[Source records]
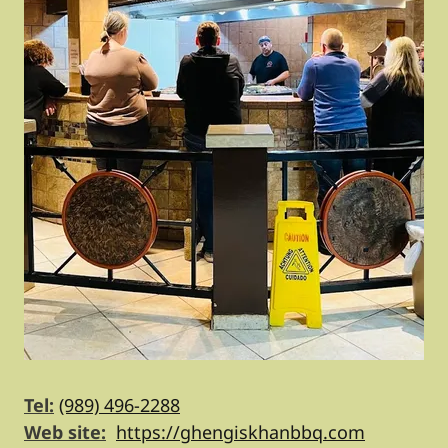
Tel:
(989) 496-2288
Web site:
https://ghengiskhanbbq.com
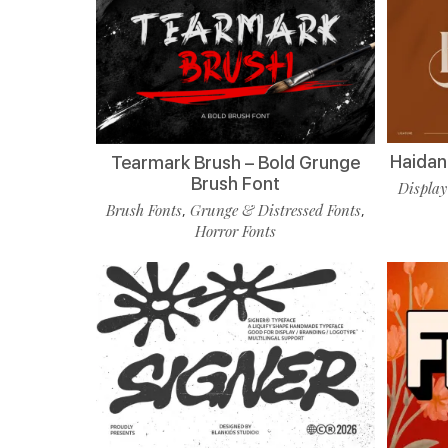
Haidan 
Tearmark Brush – Bold Grunge
Brush Font
Display
Brush Fonts
Grunge & Distressed Fonts
,
,
Horror Fonts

- YOUR OBJECTIVE -
When a line in the data holds the word "Brush", show that line.

- RESPONSE AREA -
Tearmark Brush – Bold Grunge
Brush Font
Brush Fonts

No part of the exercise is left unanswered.